The global increase in cesarean delivery rates and the widespread preference for spinal anesthesia, because of its rapid onset and favorable safety profile, have increased the clinical importance of effective perioperative thermoregulation (9). Various pharmacologic agents have been investigated to prevent or treat perioperative shivering, including opioids, α2-adrenergic agonists, N-methyl-D-aspartate receptor antagonists, and serotonergic agents (10-12).
Among these agents, meperidine is considered one of the most effective pharmacologic options for shivering prevention. Its anti-shivering properties are believed to be mediated through κ-opioid receptor agonism and modulation of thermoregulatory pathways within the central nervous system (6, 13). However, opioid use in obstetric anesthesia remains limited because of potential adverse effects, such as nausea, vomiting, pruritus, and possible neonatal respiratory depression (14).
Paracetamol, also known as acetaminophen, is a potential non-opioid alternative with a well-established safety profile. Its thermoregulatory effect is thought to be mediated through central cyclooxygenase inhibition and modulation of the hypothalamic thermoregulatory set point, which may influence perioperative shivering without causing sedation or respiratory depression (15, 16). Several studies have reported beneficial effects of IV paracetamol in reducing perioperative shivering in different surgical populations (17-19).
Recent clinical investigations have further explored pharmacologic strategies for shivering prevention in perioperative and obstetric anesthesia.

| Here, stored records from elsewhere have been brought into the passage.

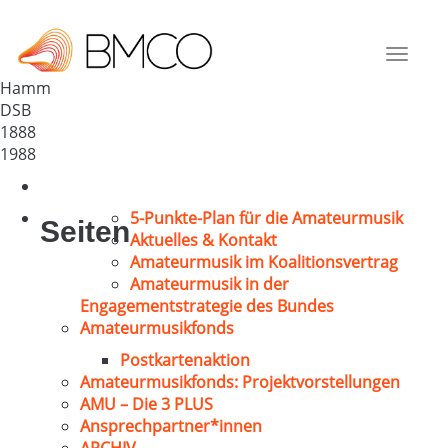
MGV 1888 Herringen
Deutschland
Toggle
59067
navigat
Hamm
DSB
1888
1988
5-Punkte-Plan für die Amateurmusik
Seiten
Aktuelles & Kontakt
Amateurmusik im Koalitionsvertrag
Amateurmusik in der
Engagementstrategie des Bundes
Amateurmusikfonds
Postkartenaktion
Amateurmusikfonds: Projektvorstellungen
AMU – Die 3 PLUS
Ansprechpartner*innen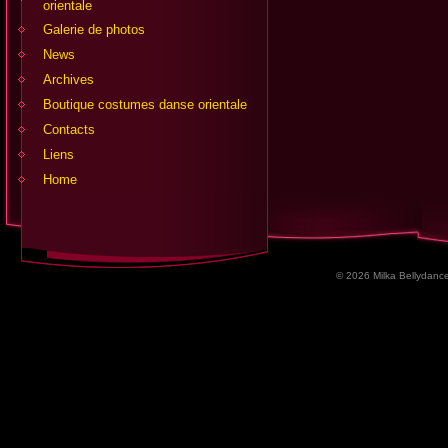
orientale
Galerie de photos
News
Archives
Boutique costumes danse orientale
Contacts
Liens
Home
© 2026 Milka Bellydance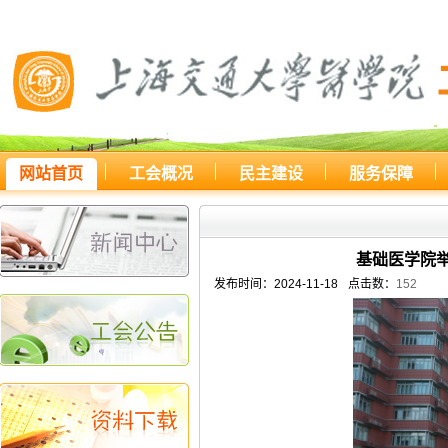
网站首页
工会概况
民主建设
服务保障
您所处的位置：
网站首页
>
新闻
基础医学院举
发布时间：2024-11-18
点击数：
152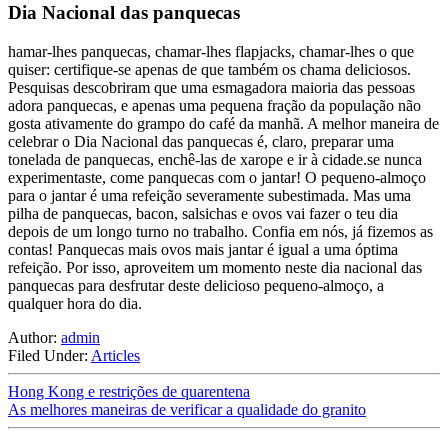
Dia Nacional das panquecas
hamar-lhes panquecas, chamar-lhes flapjacks, chamar-lhes o que
quiser: certifique-se apenas de que também os chama deliciosos.
Pesquisas descobriram que uma esmagadora maioria das pessoas
adora panquecas, e apenas uma pequena fração da população não
gosta ativamente do grampo do café da manhã. A melhor maneira de
celebrar o Dia Nacional das panquecas é, claro, preparar uma
tonelada de panquecas, enchê-las de xarope e ir à cidade.se nunca
experimentaste, come panquecas com o jantar! O pequeno-almoço
para o jantar é uma refeição severamente subestimada. Mas uma
pilha de panquecas, bacon, salsichas e ovos vai fazer o teu dia
depois de um longo turno no trabalho. Confia em nós, já fizemos as
contas! Panquecas mais ovos mais jantar é igual a uma óptima
refeição. Por isso, aproveitem um momento neste dia nacional das
panquecas para desfrutar deste delicioso pequeno-almoço, a
qualquer hora do dia.
Author:
admin
Filed Under:
Articles
Hong Kong e restrições de quarentena
As melhores maneiras de verificar a qualidade do granito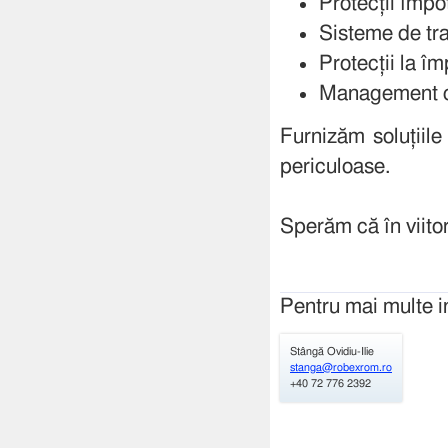
Protecții împot
Sisteme de tra
Protecții la 
Management co
Furnizăm soluțiile
periculoase.
Sperăm că în viitor
Pentru mai multe i
Stângă Ovidiu-Ilie
stanga@robexrom.ro
+40 72 776 2392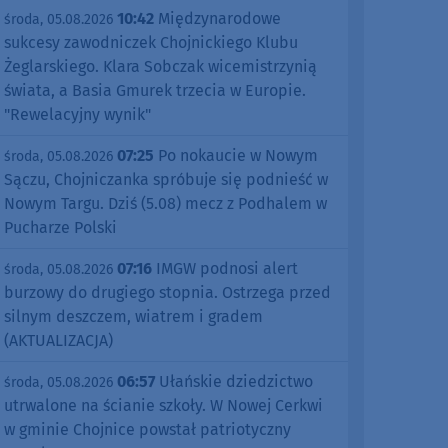
10:42
Międzynarodowe
środa, 05.08.2026
sukcesy zawodniczek Chojnickiego Klubu
Żeglarskiego. Klara Sobczak wicemistrzynią
świata, a Basia Gmurek trzecia w Europie.
"Rewelacyjny wynik"
07:25
Po nokaucie w Nowym
środa, 05.08.2026
Sączu, Chojniczanka spróbuje się podnieść w
Nowym Targu. Dziś (5.08) mecz z Podhalem w
Pucharze Polski
07:16
IMGW podnosi alert
środa, 05.08.2026
burzowy do drugiego stopnia. Ostrzega przed
silnym deszczem, wiatrem i gradem
(AKTUALIZACJA)
06:57
Ułańskie dziedzictwo
środa, 05.08.2026
utrwalone na ścianie szkoły. W Nowej Cerkwi
w gminie Chojnice powstał patriotyczny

For example, dexmedetomidine has been evaluated for its efficacy in reducing postoperative shivering through central α2-adrenergic mechanisms (1). Comparative studies have also examined the balance between efficacy and systemic safety when using intrathecal meperidine versus IV acetaminophen for shivering prophylaxis in obstetric spinal anesthesia. Additionally, corticosteroids such as dexamethasone have recently been investigated as potential adjunctive agents for shivering prophylaxis in obstetric patients. These studies highlight the ongoing search for effective and safer pharmacologic strategies for shivering prevention.

2. Objectives

The present study was designed as a randomized, double-blind clinical trial to compare the prophylactic efficacy of IV paracetamol and IV meperidine in preventing shivering during elective cesarean delivery under spinal anesthesia. Secondary objectives included the evaluation of hemodynamic stability, time to shivering onset, adverse effects, and maternal satisfaction.

3. Methods

3.1. Study Design and Setting

This randomized, double-blind clinical trial was conducted at Shahid Beheshti Hospital, Isfahan, Iran. The trial was registered with the Iranian Clinical Trial Registration Center (IRCT20240524061880N1) and approved by the Ethics Committee of Isfahan University of Medical Sciences (IR.MUI.MED.REC.1403.062). Written informed consent was obtained from all participants before enrollment after an explanation of the study design, objectives, and pain scoring system, with assurances of data confidentiality.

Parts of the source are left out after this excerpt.